After Lauren and Jake left for school he’d spend each morning looking for clues in the latest intelligence briefings and reports from the crash investigation team. In the afternoon he’d receive an e-mail report from the MI5 team who were monitoring the surveillance equipment inside Fahim’s house.

Lauren was always anxious for news of progress when she got in from school, whilst Mac enjoyed hearing the kids charging up the stairs to the apartment after spending the day on his own. It was now Friday, nine days after they’d planted the bugs.

‘You want cocoa?’ Mac yelled, as Lauren dumped her backpack and hooked up her blazer in the hallway before wandering through to the kitchen. ‘Cruelty-free organic milk, as per Madam’s instructions.’

‘Sounds lovely,’ Lauren said, as she grabbed her hot mug and let the steam rise up to her face. ‘It’s a right miserable day out there.’

With time on his hands, Mac took good care of the two young agents. There was always cooked breakfast and packed lunches prepared before they got out of bed, hot drinks and a snack when they came home from school and a good dinner after homework. Mac’s cooking was decent, but didn’t extend beyond roasts, fish and chips and other traditional British fare, so they’d also been out for a curry and visited an excellent Italian restaurant in the parade of shops directly below their apartment.

‘Where’s the little guy?’ Mac asked, as he sat at the opposite end of the small dining table, facing Lauren. ‘I made some for him too.’

‘Playstation at Fahim’s house. They’re getting on really well – I almost feel unnecessary.’

‘That was always likely to be the case,’ Mac said. ‘But Jake needed your help at the start and I’d rather your experience was still on hand. We’ll need you again if anything interesting crops up now.’

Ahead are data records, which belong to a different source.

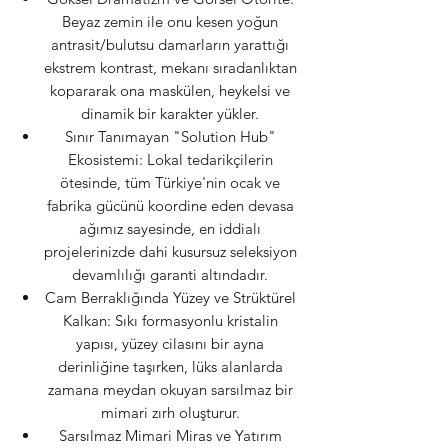
Beyaz zemin ile onu kesen yoğun
antrasit/bulutsu damarların yarattığı
ekstrem kontrast, mekanı sıradanlıktan
kopararak ona maskülen, heykelsi ve
dinamik bir karakter yükler.
Sınır Tanımayan "Solution Hub"
Ekosistemi: Lokal tedarikçilerin
ötesinde, tüm Türkiye'nin ocak ve
fabrika gücünü koordine eden devasa
ağımız sayesinde, en iddialı
projelerinizde dahi kusursuz seleksiyon
devamlılığı garanti altındadır.
Cam Berraklığında Yüzey ve Strüktürel
Kalkan: Sıkı formasyonlu kristalin
yapısı, yüzey cilasını bir ayna
derinliğine taşırken, lüks alanlarda
zamana meydan okuyan sarsılmaz bir
mimari zırh oluşturur.
Sarsılmaz Mimari Miras ve Yatırım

‘Any news from MI5 surveillance today?’

‘Nothing,’ Mac sighed. ‘If Hassam and Asif are part of a terrorist organisation they’re hiding it remarkably well.’

‘If they’re cautious they might stick to speaking in code.’

Mac rocked his head from side to side. ‘That’s possible, but you’d think it unlikely when you’re talking about conversations between two brothers in their own offices.’

‘Maybe Hassam is involved but not Asif,’ Lauren suggested.

‘I was wondering that myself,’ Mac nodded. ‘But to be honest I’m starting to think we’re flogging a dead horse.’

‘But Fahim seems pretty certain about what his parents said,’ Lauren noted. ‘And there’s no denying that his mum vanished off the face of the earth in very dodgy circumstances.’

‘Perhaps Fahim misunderstood,’ Mac said. ‘He seems very bright, but MI5 have three operatives on twenty-four-hour surveillance duty. They’ve picked up every phone call, listened to every conversation and read every e-mail. Hassam’s DNA and picture have been checked against all known terrorist databases and he comes up clean, as does his entire immediate family.

‘We’ve opened every file on the hard disks and studied all the documentation you copied. There’s evidence of tax fraud in the accounts, but the picture we’re getting is of a slightly shady trading company that’s bending the rules here and there. Not one word has been said about terrorism.’

‘What about Fahim’s mum saying that the plane was refitted by a company owned by his grandfather?’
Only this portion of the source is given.